It was providential that there were not more grievous, irreplaceable losses. When the Titanic sailed, many European art rarities were in packing cases awaiting their final far migration to a New York millionaire’s showplace on Madison Avenue. The U.S. Customs Tariff Act of 1897 had imposed a 20 percent tariff on imported works of art destined for private homes. As a result, collectors like Pierpont Morgan had for fifteen years kept their acquisitions in London or Paris. But the balance of tax advantages had recently shifted. In the United States, partly at Quinn’s instigation, the Payne-Aldrich Tariff Act of 1909 repealed the import duty on artworks, while in Britain, Lloyd George’s “People’s Budget” raised the level of death duties. Morgan’s aversion to paying tax spurred him to order the transfer of his London collection to New York—despite Lloyd George issuing an official statement in January 1912: “Mr. Pierpont Morgan’s art treasures would not be liable to death duties in England unless they were to be sold.”9 That January, to the consternation of English cognoscenti, Morgan’s paintings, furniture, miniatures, silver, sculpture, bronzes, ivories, majolica, enamels, porcelain, and jewelry began to be packed for transatlantic shipment. The princely house in Kensington that served as a showcase for his collection—“it looks like a pawnbroker’s shop for Croesuses,”10 the connoisseur Bernard Berenson observed—was given over to packers, hammerers, and carters. Pierpont Morgan felt that the ships of the White Star Line, which he owned, had an inviolable safety record, and insisted that his precious rarities be carried on its vessels. White Star liners conveyed Morgan’s first packing cases across the Atlantic in February, but in March shipments had to be suspended for lack of an official who was required by pettifogging U.S. Customs regulations to monitor the packing. By this chance not a particle of Morgan’s collection was shipped on the Titanic.

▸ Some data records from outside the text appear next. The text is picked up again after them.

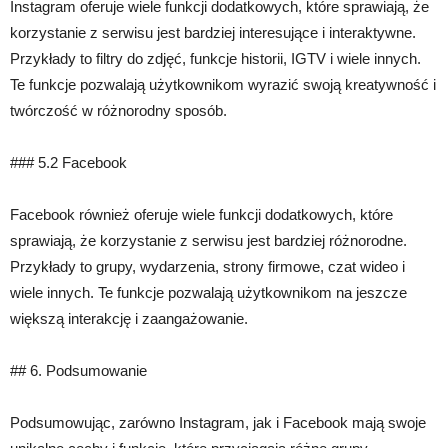
Instagram oferuje wiele funkcji dodatkowych, które sprawiają, że
korzystanie z serwisu jest bardziej interesujące i interaktywne.
Przykłady to filtry do zdjęć, funkcje historii, IGTV i wiele innych.
Te funkcje pozwalają użytkownikom wyrazić swoją kreatywność i
twórczość w różnorodny sposób.
### 5.2 Facebook
Facebook również oferuje wiele funkcji dodatkowych, które
sprawiają, że korzystanie z serwisu jest bardziej różnorodne.
Przykłady to grupy, wydarzenia, strony firmowe, czat wideo i
wiele innych. Te funkcje pozwalają użytkownikom na jeszcze
większą interakcję i zaangażowanie.
## 6. Podsumowanie
Podsumowując, zarówno Instagram, jak i Facebook mają swoje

On the morning of April 10, 1912, the Southampton boat train left Waterloo Station in London with a roar at 7:30, jolted over the Vauxhall points, and clanked toward the Southampton docks. Just as the carriages were divided by class, so were the houses and towns on the journey. At first the train rolled along the lines on which weary, resigned commuters paid their daily tax of time as they traveled to and from London. The tight terraced houses of inner London with cindery sunless backyards yielded to tidy redbrick suburban villas with ripening spring gardens. Then the boat train reached the countryside. At a prudent distance from the rattle and smoke of the railway, the country houses of Surrey stood in pleasances and parklands. One of them, Polesden Lacey, had been bought by Sir Clinton Dawkins, the financier who had clinched the deal whereby Pierpont Morgan’s Wall Street firm won control of the White Star Line. After Dawkins had been worked to death by Morgan, a new owner employed the architects of the Ritz Hotel, Charles-Frédéric Mewès and Arthur Davis, to refit the interior. Polesden Lacey became a sumptuous display of Edwardian opulence and the material expression of the Edwardian spirit. Mewès and Davis were specialists, too, in designing first-class accommodation for Atlantic liners.

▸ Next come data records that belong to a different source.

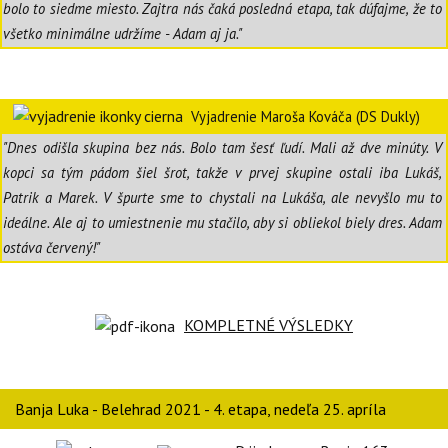
bolo to siedme miesto. Zajtra nás čaká posledná etapa, tak dúfajme, že to
všetko minimálne udržíme - Adam aj ja."
Vyjadrenie Maroša Kováča (DS Dukly)
"Dnes odišla skupina bez nás. Bolo tam šesť ľudí. Mali až dve minúty. V
kopci sa tým pádom šiel šrot, takže v prvej skupine ostali iba Lukáš,
Patrik a Marek. V špurte sme to chystali na Lukáša, ale nevyšlo mu to
ideálne. Ale aj to umiestnenie mu stačilo, aby si obliekol biely dres. Adam
ostáva červený!"
KOMPLETNÉ VÝSLEDKY
Banja Luka - Belehrad 2021 - 4. etapa, nedeľa 25. apríla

One can conjure the different walks of the embarking passengers at Southampton. The measured, steady treads; the hasty, bustling steps; the erect high stepping of the proud or confident; the mournful plod; the skipping gait; the insolent slouch; a whistling saunter; the ruffled and huffy; the furtive types who sidled, the men who walked like panthers, the others who shambled like defeated men. The hats, too: Colonel Astor’s immaculately balanced bowler, trilbies worn cavalierly askew, sporting ulsters with black-and-white checks, flat caps jammed down on poor men’s heads. Women’s headwear, too, was an always precise indication of their social status. There were gradations down from women with the latest Paris hats on their heads and the freshest New York scandal on their tongues, to peasant women in shawls whose knowledge of the world was hardly longer than the shadow of their village steeple.
Four hundred and twenty-seven first- and second-class passengers boarded at Southampton with eager unclouded anticipation of the pleasures of White Star’s newest and finest equipage. They foresaw feasts, games, and indiscretions ahead; they had presentiments of shipboard friendships, but none of death. There were 495 third-class passengers—many of them creased and disheveled migrants with their bundles—boarding by a different walkway. Nikola Lulic, who boarded in Southampton, had crossed the Atlantic at least twice before. A Croat villager, he had deserted from the Austrian army in 1902, or else had absconded to avoid military conscription, and went to work as a miner in Chisholm, Minnesota. On the Titanic he acted as interpreter and chaperone to a dozen other Croats who boarded with him at Southampton and to others who embarked at Cherbourg: few had crossed the Atlantic before.
On the morning of departure, many of the “black gang”—the Titanic’s stokers and trimmers—went ashore for a last crawl through the dock pubs in Canute Road and Platform Road. A fireman called John Podesta later described how he and William Nutbean started drinking in the Newcastle Hotel before proceeding to a pub called the Grapes, where they met three of their shipmates—brothers called Bertram, Tom, and Alfred Slade. At 11:50 they left the Grapes for the docks, and were walking toward the Titanic when a passenger train trundled along the lines toward them. Podesta and Nutbean darted in front of it and reached the vessel in good time by noon. But the Slades hung back, as did stokers Shaw and Holden and trimmer Brewer. It proved a long train, and though they sprinted toward the Titanic, the gangway was already being swung aside. They called to be let on board, gesticulated, and argued, but Sixth Officer Moody, in charge of the gangway, decided that they were unreliable and summoned a standby crew: Richard Hosgood, Alfred Geer, Harry Witt, Leonard Kinsella, and men called Lloyd and Black. The six stand-ins all died five days later. Podesta and Nutbean survived.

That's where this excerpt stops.